About this task » Could you report every line from the entries that includes the word "prijeti"?

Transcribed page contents

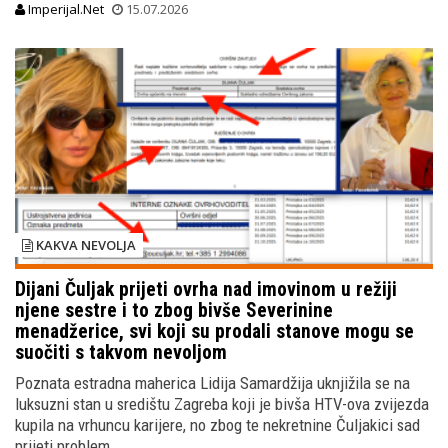
Imperijal.Net
15.07.2026
KAKVA NEVOLJA
Dijani Čuljak prijeti ovrha nad imovinom u režiji
njene sestre i to zbog bivše Severinine
menadžerice, svi koji su prodali stanove mogu se
suočiti s takvom nevoljom
Poznata estradna maherica Lidija Samardžija uknjižila se na
luksuzni stan u središtu Zagreba koji je bivša HTV-ova zvijezda
kupila na vrhuncu karijere, no zbog te nekretnine Čuljakici sad
prijeti problem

Exercise solution »
Dijani Čuljak prijeti ovrha nad imovinom u režiji
prijeti problem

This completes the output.